WORK TASK - If a line below contains "catalogue", count it; then state how many such lines there are, and nothing else.

DATA UNDER STUDY -
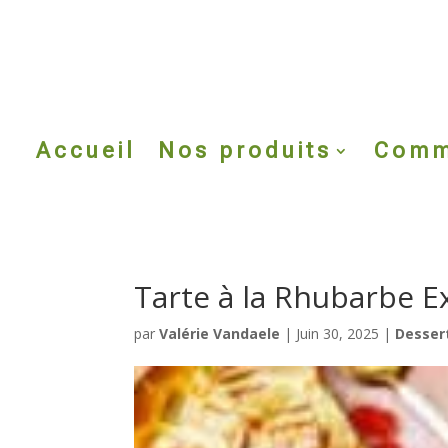
Accueil
Nos produits
Comm
Tarte à la Rhubarbe E
par
Valérie Vandaele
|
Juin 30, 2025
|
Desser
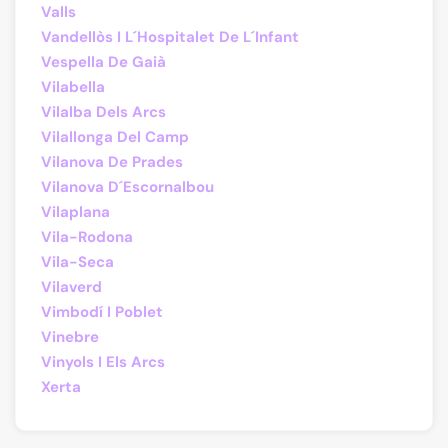
Valls
Vandellòs I L´Hospitalet De L´Infant
Vespella De Gaià
Vilabella
Vilalba Dels Arcs
Vilallonga Del Camp
Vilanova De Prades
Vilanova D´Escornalbou
Vilaplana
Vila-Rodona
Vila-Seca
Vilaverd
Vimbodí I Poblet
Vinebre
Vinyols I Els Arcs
Xerta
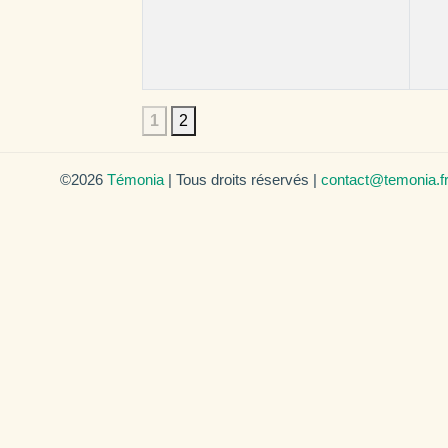
1
2
©2026
Témonia
| Tous droits réservés |
contact@temonia.f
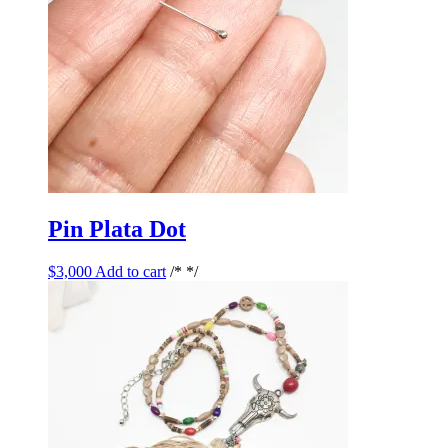
Pin Plata Dot
$
3,000
Add to cart
/* */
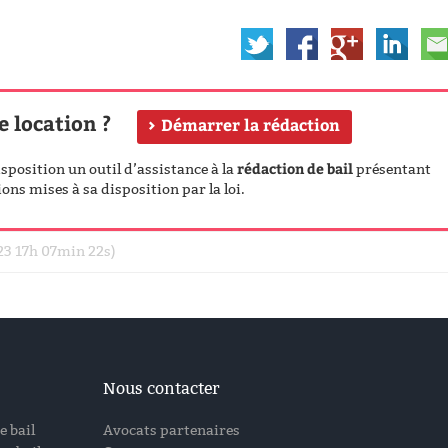
e location ?
Démarrer la rédaction
rédaction de bail
position un outil d’assistance à la
présentant
ons mises à sa disposition par la loi.
023 17h 07min 22s)
Nous contacter
e bail
Avocats partenaires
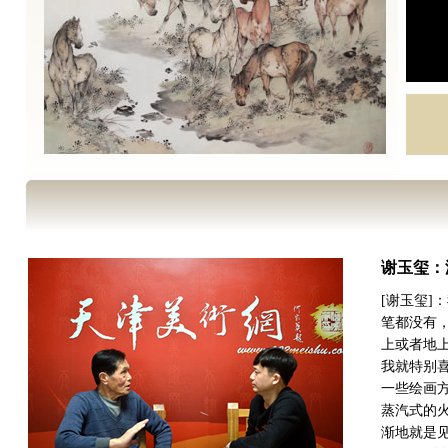
谢玉玺：
[谢玉玺
笔都没有，
上或者地
我就特别
一些绘画
蒸汽式的
渐地就是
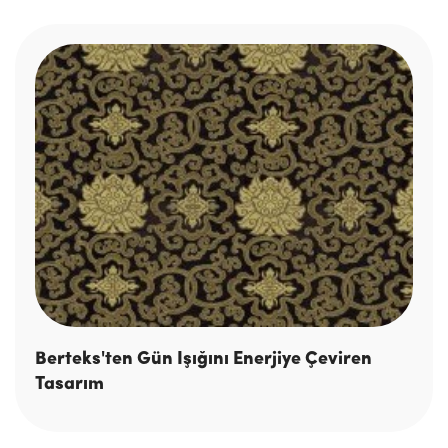
Berteks'ten Gün Işığını Enerjiye Çeviren
Tasarım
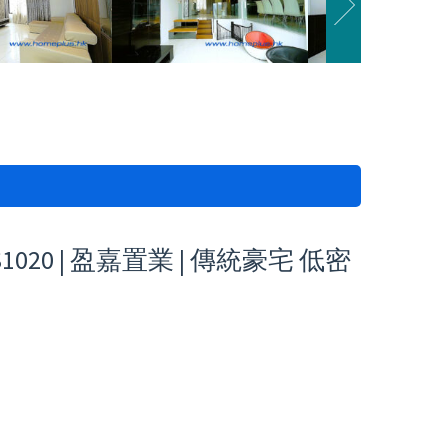
20 | 盈嘉置業 | 傳統豪宅 低密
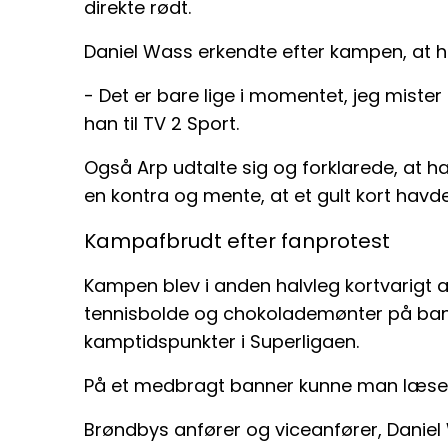
direkte rødt.
Daniel Wass erkendte efter kampen, at h
- Det er bare lige i momentet, jeg mister
han til TV 2 Sport.
Også Arp udtalte sig og forklarede, at ha
en kontra og mente, at et gult kort hav
Kampafbrudt efter fanprotest
Kampen blev i anden halvleg kortvarigt 
tennisbolde og chokolademønter på ban
kamptidspunkter i Superligaen.
På et medbragt banner kunne man læse b
Brøndbys anfører og viceanfører, Daniel Wa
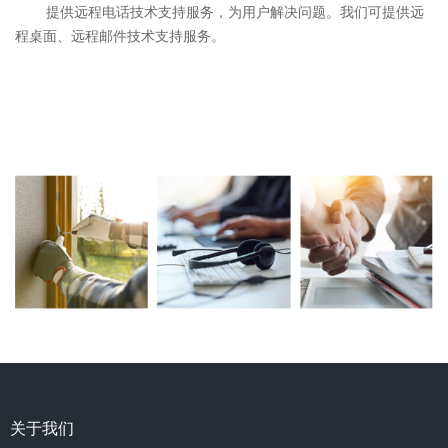
提供远程电话技术支持服务，为用户解决问题。我们可提供远
程桌面、远程邮件技术支持服务。
关于我们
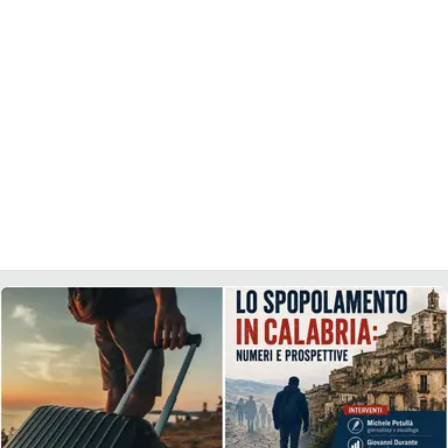
LACITYMAG.IT
ILREGGINO.IT
COSENZACHANNEL.IT
ILVIBONESE.IT
CATANZAROCHANNEL.IT
LACAPITALENEWS.IT
App
ANDROID
APPLE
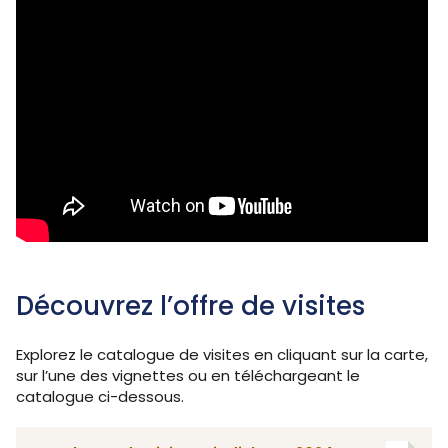
Découvrez l’offre de visites
Explorez le catalogue de visites en cliquant sur la carte,
sur l’une des vignettes ou en téléchargeant le
catalogue ci-dessous.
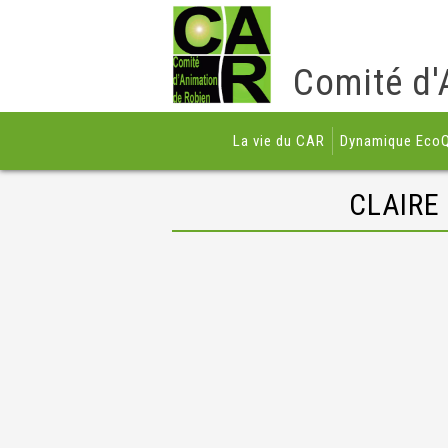
Comité d'
La vie du CAR
Dynamique EcoQ
CLAIRE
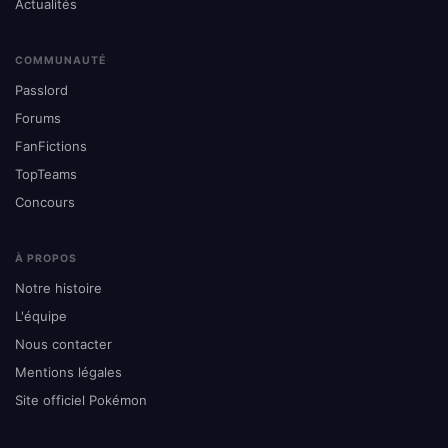
Actualités
COMMUNAUTÉ
Passlord
Forums
FanFictions
TopTeams
Concours
À PROPOS
Notre histoire
L'équipe
Nous contacter
Mentions légales
Site officiel Pokémon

TASK OUTPUT - 2